« Sont-ce tous des enfants ? fit Escobedo.
— Des enfants ? répéta don Pedro.
— Ils n’ont pas de barbe, expliqua Escobedo.
— Notre commandant se rase lui aussi, rétorqua don Pedro.
— Mais ils sont complètement imberbes ! »
Sânchez, qui écoutait la conversation, éclata d’un rire sonore. « Ils sont nus comme des vers et c’est leur menton que vous regardez pour voir si ce sont des hommes ? »
Pinzón entendit la plaisanterie et s’esclaffa lui aussi en faisant circuler la repartie.
Les indigènes, voyant les visiteurs rire, se joignirent à eux. Mais ils ne pouvaient s’empêcher en même temps de tendre la main pour toucher la barbe des Espagnols à leur portée. Comme ils n’avaient manifestement pas de mauvaises intentions, les hommes les laissèrent faire en riant et en plaisantant.

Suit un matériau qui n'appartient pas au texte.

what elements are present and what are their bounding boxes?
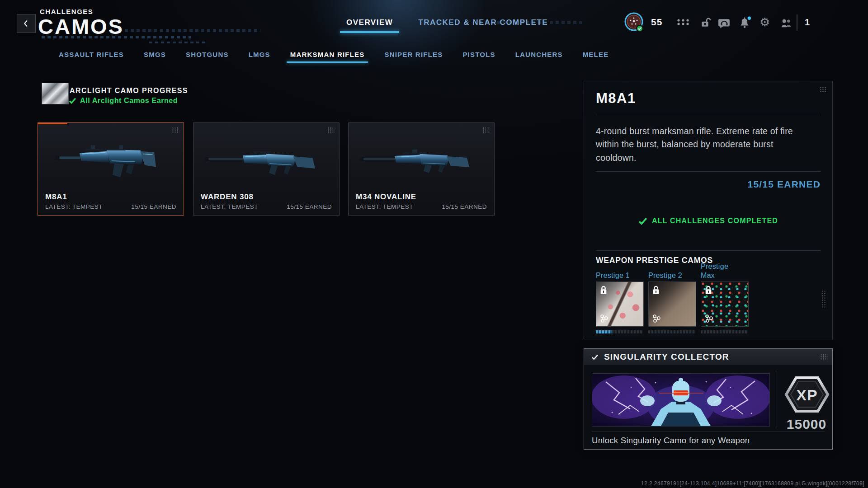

Bien que Cristoforo n’eût pas de barbe pour attirer leur attention, ils reconnurent pourtant en lui le chef du groupe et c’est vers lui que le doyen des indigènes se dirigea. Cristoforo essaya diverses langues, le latin, l’espagnol, le portugais et le génois, sans résultat. Escobedo tenta le grec et le frère de Pinzón, Vicente Yânez, les bribes de maure qu’il avait acquises du temps qu’il pratiquait la contrebande le long de la côte.
« Ils n’ont pas de langage du tout », décréta Cristoforo. Puis il tendit la main vers l’objet en or qui décorait l’oreille du chef.
Sans un mot, l’homme sourit, décrocha l’ornement et le déposa dans la paume de Cristoforo.
Les Espagnols poussèrent un soupir de soulagement : ainsi, on pouvait se faire comprendre des indigènes, avec ou sans langage. L’or qu’ils détenaient appartenait à l’Espagne.
« Encore, dit Cristoforo. Où est-ce que vous le tirez du sol ? »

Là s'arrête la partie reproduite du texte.